Li Xiaojuan, Young Jessica G, Toh Sengwee
Department of Population Medicine, Harvard Medical School and Harvard Pilgrim Health Care Institute, Boston, MA, USA.
Curr Epidemiol Rep. 2017 Dec;4(4):288-297. doi: 10.1007/s40471-017-0124-x. Epub 2017 Oct 17.
Pharmacoepidemiologists are often interested in estimating the effects of dynamic treatment strategies, where treatments are modified based on patients' evolving characteristics. For such problems, appropriate control of both baseline and time-varying confounders is critical. Conventional methods that control confounding by including time-varying treatments and confounders in an outcome regression model may not have a causal interpretation, even when all baseline and time-varying confounders are measured. This problem occurs when time-varying confounders are, themselves, affected by past treatment. We review alternative analytic approaches that can produce valid inferences in the presence of such confounding. We focus on the parametric g-formula and inverse probability weighting of marginal structural models, two examples of Robins' g-methods.

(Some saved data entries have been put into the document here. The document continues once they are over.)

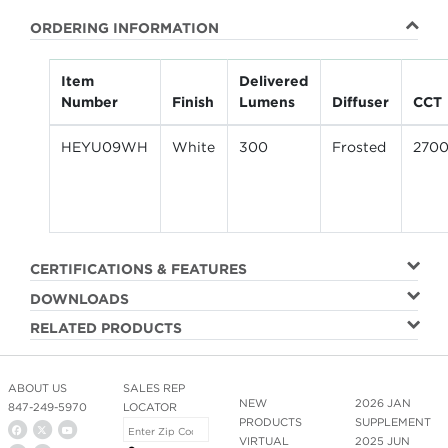
ORDERING INFORMATION
Item
Delivered
Number
Finish
Lumens
Diffuser
CCT
HEYU09WH
White
300
Frosted
270
CERTIFICATIONS & FEATURES
DOWNLOADS
RELATED PRODUCTS
ABOUT US
SALES REP
NEW
2026 JAN
847-249-5970
LOCATOR
PRODUCTS
SUPPLEMENT
VIRTUAL
2025 JUN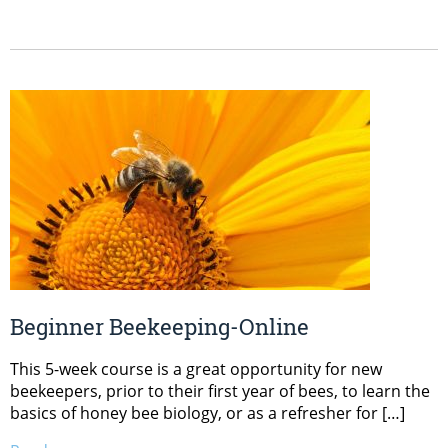
Beginner Beekeeping-Online
This 5-week course is a great opportunity for new
beekeepers, prior to their first year of bees, to learn the
basics of honey bee biology, or as a refresher for […]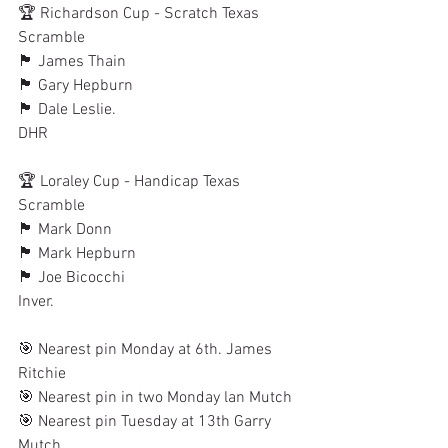
🏆 Richardson Cup - Scratch Texas 
Scramble
🏴󠁧󠁢󠁳󠁣󠁴󠁿 James Thain
🏴󠁧󠁢󠁳󠁣󠁴󠁿 Gary Hepburn
🏴󠁧󠁢󠁳󠁣󠁴󠁿 Dale Leslie.
DHR
🏆 Loraley Cup - Handicap Texas 
Scramble
🏴󠁧󠁢󠁳󠁣󠁴󠁿 Mark Donn
🏴󠁧󠁢󠁳󠁣󠁴󠁿 Mark Hepburn
🏴󠁧󠁢󠁳󠁣󠁴󠁿 Joe Bicocchi
Inver. 
🎯 Nearest pin Monday at 6th. James 
Ritchie
🎯 Nearest pin in two Monday lan Mutch
🎯 Nearest pin Tuesday at 13th Garry 
Mutch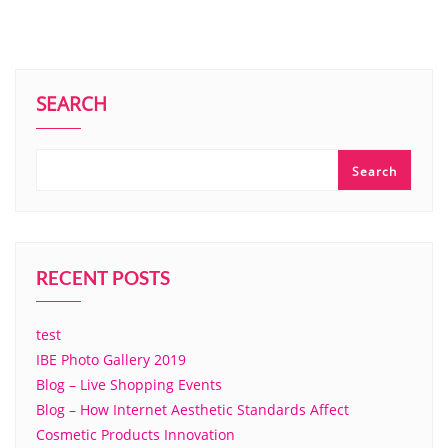
SEARCH
Search
RECENT POSTS
test
IBE Photo Gallery 2019
Blog – Live Shopping Events
Blog – How Internet Aesthetic Standards Affect
Cosmetic Products Innovation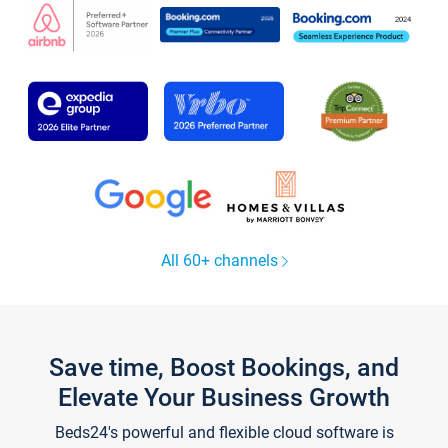
All 60+ channels
Save time, Boost Bookings, and
Elevate Your Business Growth
Beds24's powerful and flexible cloud software is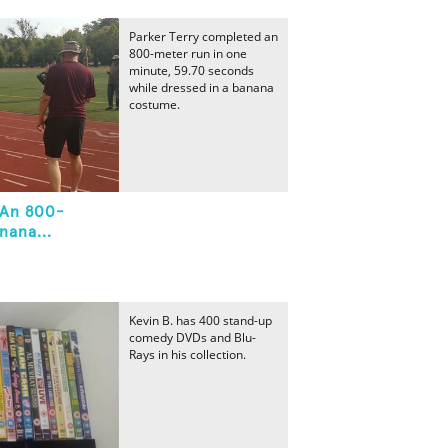
Parker Terry completed an
800-meter run in one
minute, 59.70 seconds
while dressed in a banana
costume.
 An 800-
nana...
Kevin B. has 400 stand-up
comedy DVDs and Blu-
Rays in his collection.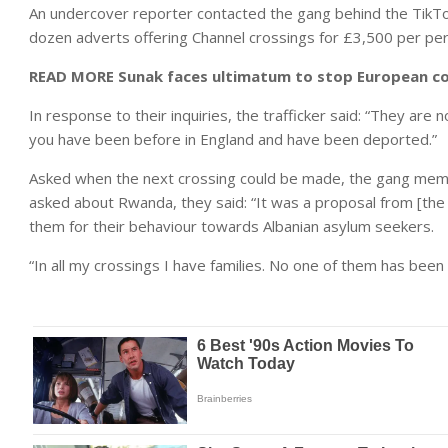
An undercover reporter contacted the gang behind the TikTok a
dozen adverts offering Channel crossings for £3,500 per pe
READ MORE
Sunak faces ultimatum to stop European co
In response to their inquiries, the trafficker said: “They are 
you have been before in England and have been deported.”
Asked when the next crossing could be made, the gang memb
asked about Rwanda, they said: “It was a proposal from [the P
them for their behaviour towards Albanian asylum seekers.
“In all my crossings I have families. No one of them has been r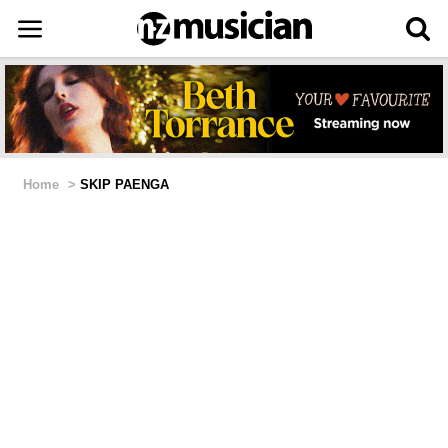
Home
>
SKIP PAENGA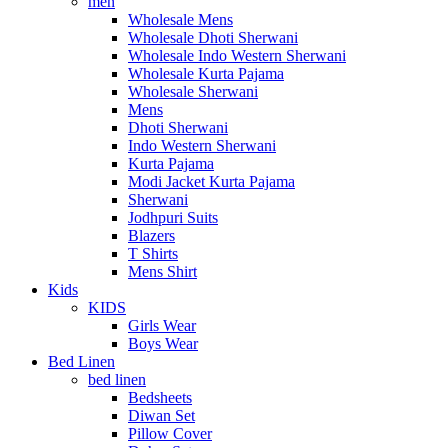
men
Wholesale Mens
Wholesale Dhoti Sherwani
Wholesale Indo Western Sherwani
Wholesale Kurta Pajama
Wholesale Sherwani
Mens
Dhoti Sherwani
Indo Western Sherwani
Kurta Pajama
Modi Jacket Kurta Pajama
Sherwani
Jodhpuri Suits
Blazers
T Shirts
Mens Shirt
Kids
KIDS
Girls Wear
Boys Wear
Bed Linen
bed linen
Bedsheets
Diwan Set
Pillow Cover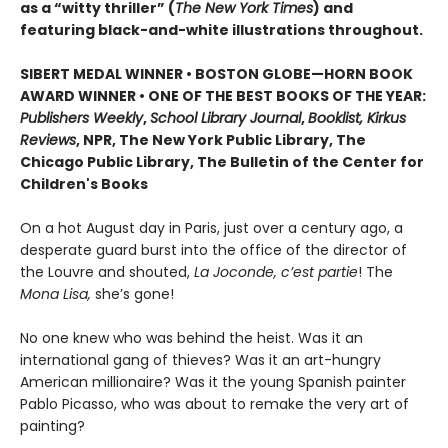
as a “witty thriller” (
The New York Times
) and
featuring black-and-white illustrations throughout.
SIBERT MEDAL WINNER • BOSTON GLOBE—HORN BOOK
AWARD WINNER • ONE OF THE BEST BOOKS OF THE YEAR:
Publishers Weekly
,
School Library Journal
,
Booklist, Kirkus
Reviews
, NPR, The New York Public Library, The
Chicago Public Library, The Bulletin of the Center for
Children's Books
On a hot August day in Paris, just over a century ago, a
desperate guard burst into the office of the director of
the Louvre and shouted,
La Joconde, c’est partie
! The
Mona Lisa,
she’s gone!
No one knew who was behind the heist. Was it an
international gang of thieves? Was it an art-hungry
American millionaire? Was it the young Spanish painter
Pablo Picasso, who was about to remake the very art of
painting?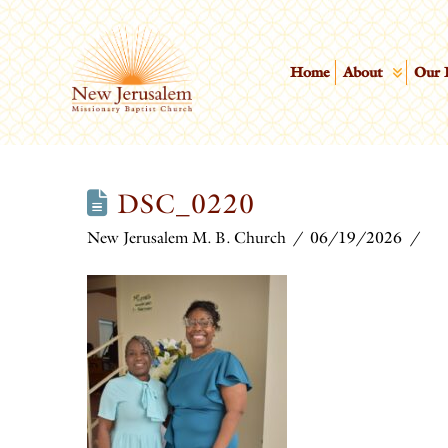
Home
About
Our 
DSC_0220
New Jerusalem M. B. Church
06/19/2026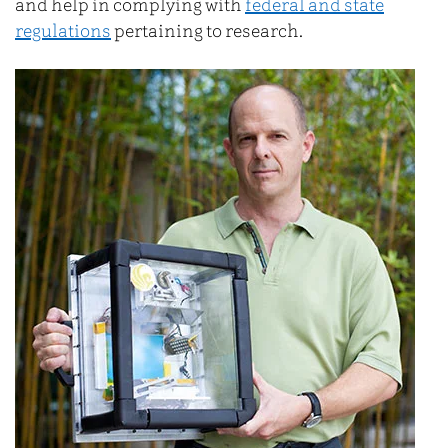
and help in complying with
federal and state
regulations
pertaining to research.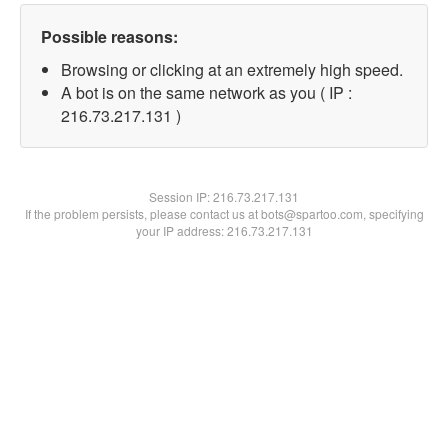
Possible reasons:
Browsing or clicking at an extremely high speed.
A bot is on the same network as you ( IP :
216.73.217.131 )
Session IP:
216.73.217.131
If the problem persists, please contact us at bots@spartoo.com, specifying
your IP address: 216.73.217.131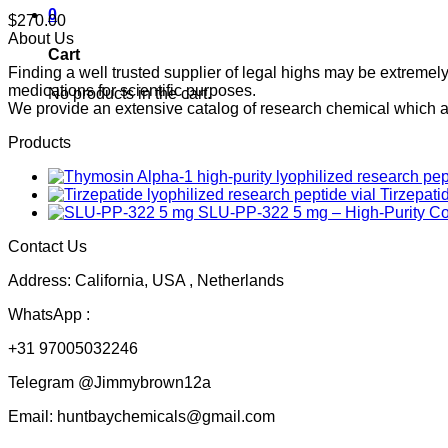
0
$
270.00
About Us
Cart
Finding a well trusted supplier of legal highs may be extrem
medications for scientific purposes.
No products in the cart.
We provide an extensive catalog of research chemical which ar
Products
Tirzepati
SLU-PP-322 5 mg – High-Purity 
Contact Us
Address: California, USA , Netherlands
WhatsApp :
+31 97005032246
Telegram @Jimmybrown12a
Email: huntbaychemicals@gmail.com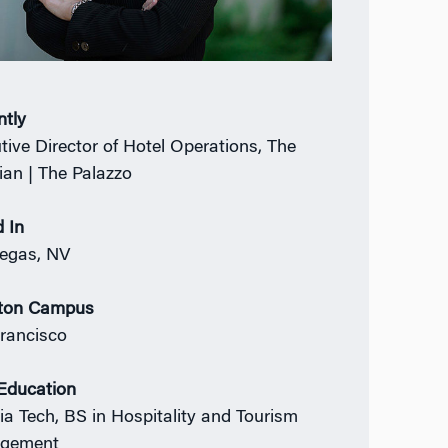
ntly
tive Director of Hotel Operations, The
ian | The Palazzo
 In
egas, NV
ton Campus
rancisco
 Education
nia Tech, BS in Hospitality and Tourism
gement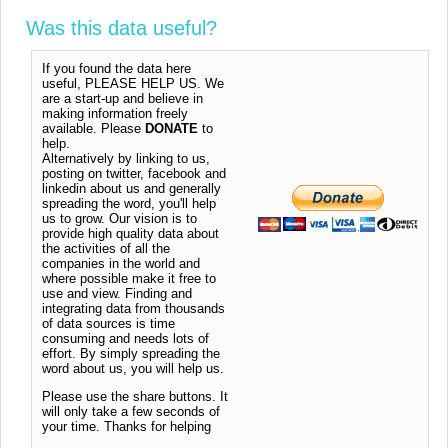
Was this data useful?
If you found the data here
useful, PLEASE HELP US. We
are a start-up and believe in
making information freely
available. Please
DONATE
to
help.
Alternatively by linking to us,
posting on twitter, facebook and
linkedin about us and generally
spreading the word, you'll help
us to grow. Our vision is to
provide high quality data about
the activities of all the
companies in the world and
where possible make it free to
use and view. Finding and
integrating data from thousands
of data sources is time
consuming and needs lots of
effort. By simply spreading the
word about us, you will help us.
Please use the share buttons. It
will only take a few seconds of
your time. Thanks for helping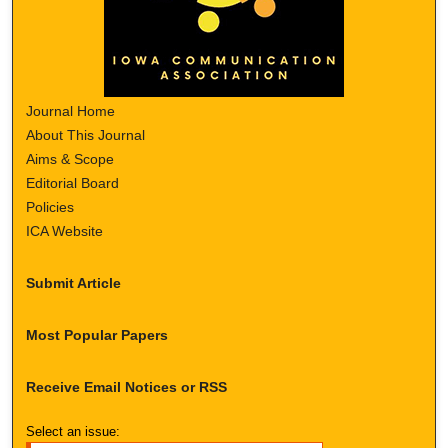
Journal Home
About This Journal
Aims & Scope
Editorial Board
Policies
ICA Website
Submit Article
Most Popular Papers
Receive Email Notices or RSS
Select an issue: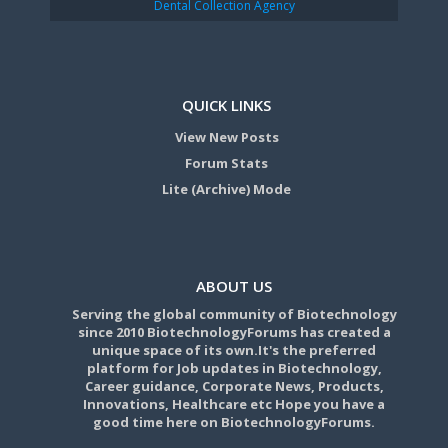
Dental Collection Agency
QUICK LINKS
View New Posts
Forum Stats
Lite (Archive) Mode
ABOUT US
Serving the global community of Biotechnology
since 2010 BiotechnologyForums has created a
unique space of its own.It's the preferred
platform for Job updates in Biotechnology,
Career guidance, Corporate News, Products,
Innovations, Healthcare etc Hope you have a
good time here on BiotechnologyForums.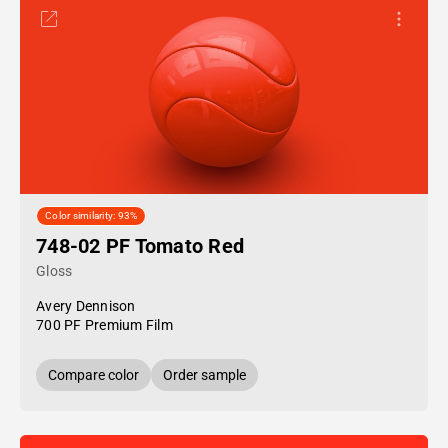
Color similarity: 93%
748-02 PF Tomato Red
Gloss
Avery Dennison
700 PF Premium Film
Compare color
Order sample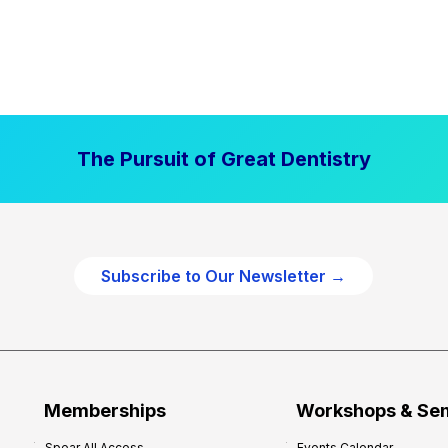
The Pursuit of Great Dentistry
Subscribe to Our Newsletter →
Memberships
Workshops & Se
Spear All Access
Events Calendar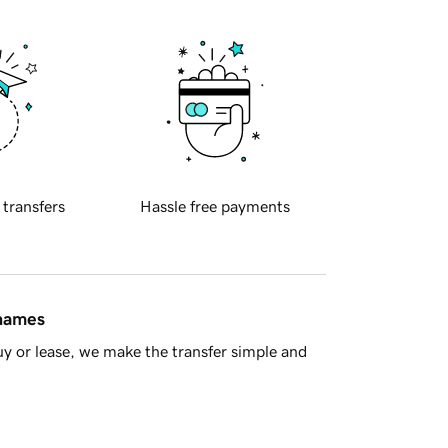
 transfers
Hassle free payments
 names
y or lease, we make the transfer simple and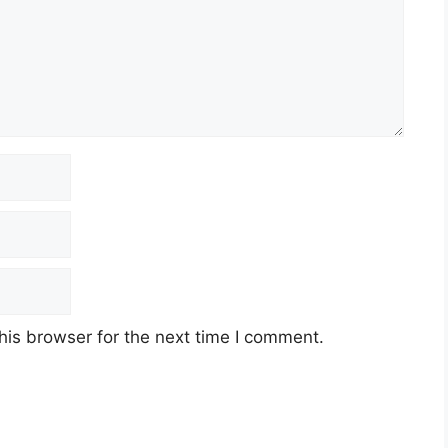
his browser for the next time I comment.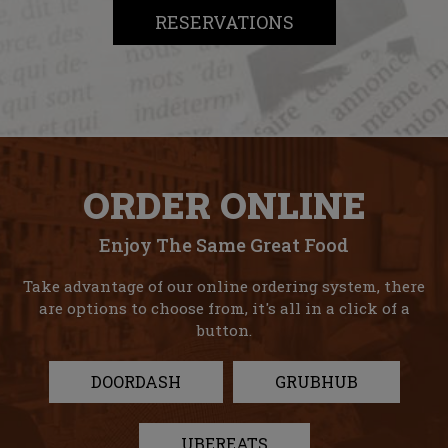
RESERVATIONS
ORDER ONLINE
Enjoy The Same Great Food
Take advantage of our online ordering system, there
are options to choose from, it's all in a click of a
button.
DOORDASH
GRUBHUB
UBEREATS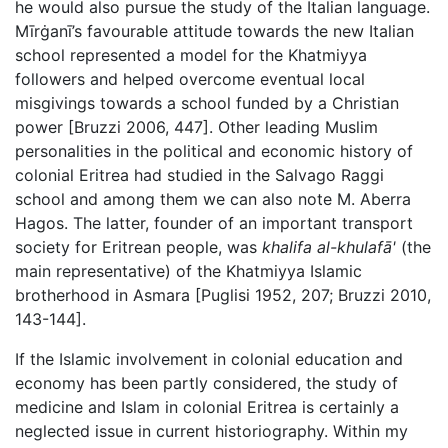
he would also pursue the study of the Italian language.
Mīrġanī’s favourable attitude towards the new Italian
school represented a model for the Khatmiyya
followers and helped overcome eventual local
misgivings towards a school funded by a Christian
power [Bruzzi 2006, 447]. Other leading Muslim
personalities in the political and economic history of
colonial Eritrea had studied in the Salvago Raggi
school and among them we can also note M. Aberra
Hagos. The latter, founder of an important transport
society for Eritrean people, was
khalifa al-khulafā'
(the
main representative) of the Khatmiyya Islamic
brotherhood in Asmara [Puglisi 1952, 207; Bruzzi 2010,
143-144].
If the Islamic involvement in colonial education and
economy has been partly considered, the study of
medicine and Islam in colonial Eritrea is certainly a
neglected issue in current historiography. Within my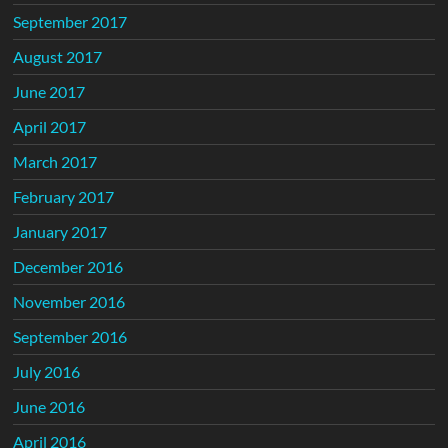
September 2017
August 2017
June 2017
April 2017
March 2017
February 2017
January 2017
December 2016
November 2016
September 2016
July 2016
June 2016
April 2016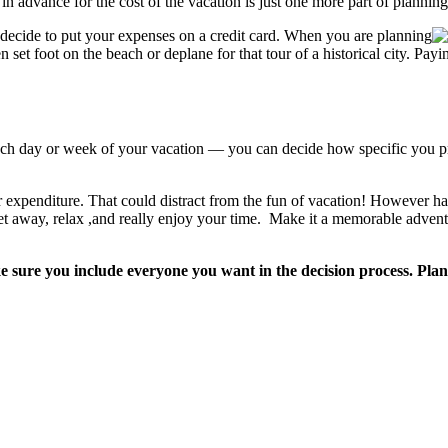
n advance for the cost of the vacation is just one more part of planning
ecide to put your expenses on a credit card. When you are planning
set foot on the beach or deplane for that tour of a historical city. Pay
ach day or week of your vacation — you can decide how specific you pre
or expenditure. That could distract from the fun of vacation! However h
get away, relax ,and really enjoy your time. Make it a memorable advent
ke sure you include everyone you want in the decision process. Pla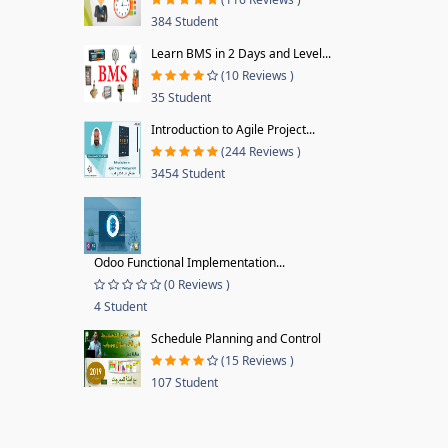
384 Student
Learn BMS in 2 Days and Level...
(10 Reviews )
35 Student
Introduction to Agile Project...
(244 Reviews )
3454 Student
Odoo Functional Implementation...
(0 Reviews )
4 Student
Schedule Planning and Control
(15 Reviews )
107 Student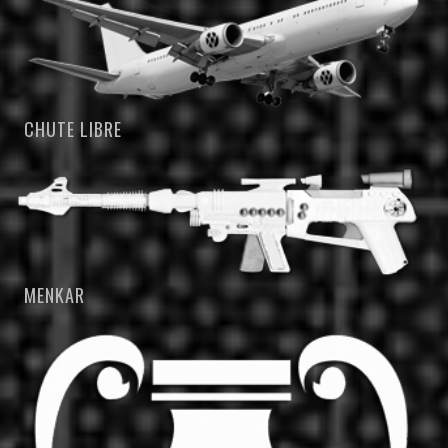
CHUTE LIBRE
MENKAR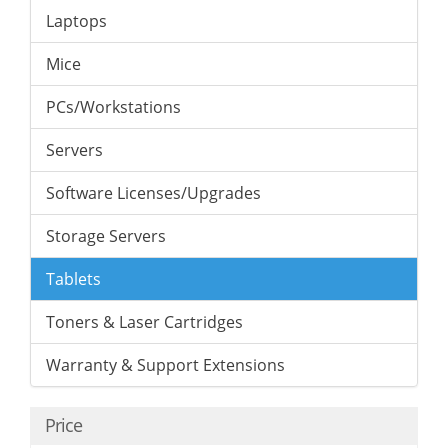
Laptops
Mice
PCs/Workstations
Servers
Software Licenses/Upgrades
Storage Servers
Tablets
Toners & Laser Cartridges
Warranty & Support Extensions
Price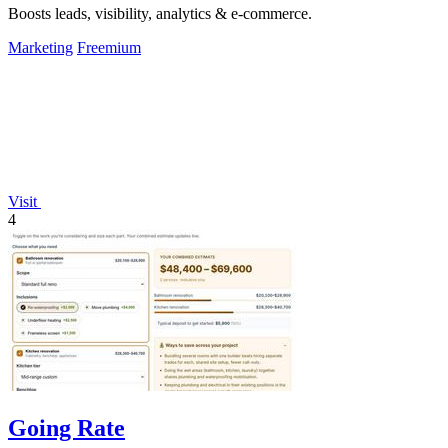
Boosts leads, visibility, analytics & e-commerce.
Marketing
Freemium
Visit
4
Going Rate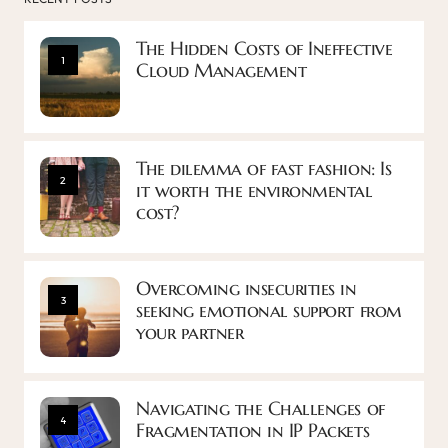
The Hidden Costs of Ineffective
1
Cloud Management
The dilemma of fast fashion: Is
2
it worth the environmental
cost?
Overcoming insecurities in
3
seeking emotional support from
your partner
Navigating the Challenges of
4
Fragmentation in IP Packets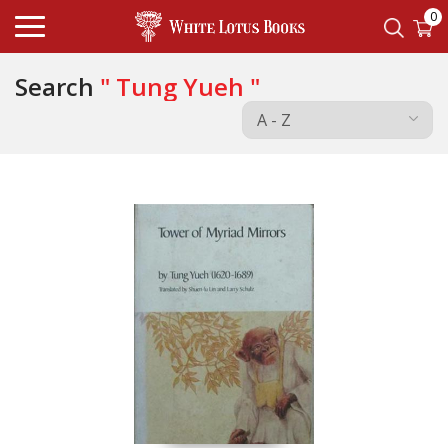
0
Search
" Tung Yueh "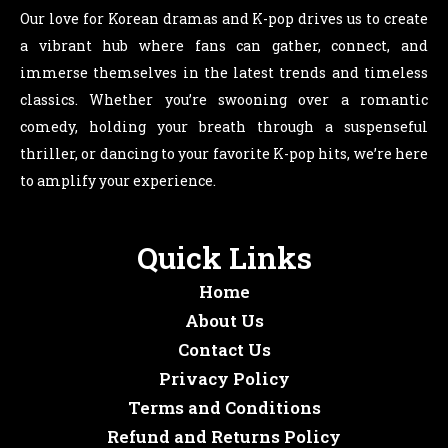
Our love for Korean dramas and K-pop drives us to create
a vibrant hub where fans can gather, connect, and
immerse themselves in the latest trends and timeless
classics. Whether you’re swooning over a romantic
comedy, holding your breath through a suspenseful
thriller, or dancing to your favorite K-pop hits, we’re here
to amplify your experience.
Quick Links
Home
About Us
Contact Us
Privacy Policy
Terms and Conditions
Refund and Returns Policy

Unlike standard outcome regression methods, the parametric g-formula and inverse probability weighting of marginal structural models can estimate the effects of dynamic treatment strategies and appropriately control for measured time-varying confounders affected by prior treatment. Few applications of g-methods exist in the pharmacoepidemiology literature, primarily due to the common use of administrative claims data, which typically lack detailed measurements of time-varying information, and the limited availability of or familiarity with tools to help perform the relatively complex analysis. These barriers may be overcome with the increasing availability of data sources containing more detailed time-varying information and more accessible learning tools and software.
With appropriate data and study design, g-methods can improve our ability to make causal inferences on dynamic treatment strategies from observational data in pharmacoepidemiology.
药物流行病学家常常对评估动态治疗策略的效果感兴趣,在这种策略中,治疗会根据患者不断变化的特征进行调整。对于此类问题,恰当控制基线和随时间变化的混杂因素至关重要。通过在结局回归模型中纳入随时间变化的治疗和混杂因素来控制混杂的传统方法可能没有因果解释,即使所有基线和随时间变化的混杂因素都已测量。当随时间变化的混杂因素本身受到过去治疗的影响时,就会出现这个问题。我们综述了在存在此类混杂情况下能够产生有效推断的替代分析方法。我们重点关注参数化g公式和边际结构模型的逆概率加权,这是罗宾斯g方法的两个例子。
与标准结局回归方法不同,参数化g公式和边际结构模型的逆概率加权能够估计动态治疗策略的效果,并适当地控制受先前治疗影响的已测量的随时间变化的混杂因素。g方法在药物流行病学文献中的应用很少,主要是因为通常使用行政索赔数据,这些数据通常缺乏随时间变化信息的详细测量,而且用于帮助进行相对复杂分析的工具的可用性有限或人们对其并不熟悉。随着包含更详细随时间变化信息的数据源以及更易于使用的学习工具和软件的日益增多,这些障碍可能会被克服。
通过适当的数据和研究设计,g方法可以提高我们从药物流行病学观察数据中对动态治疗策略进行因果推断的能力。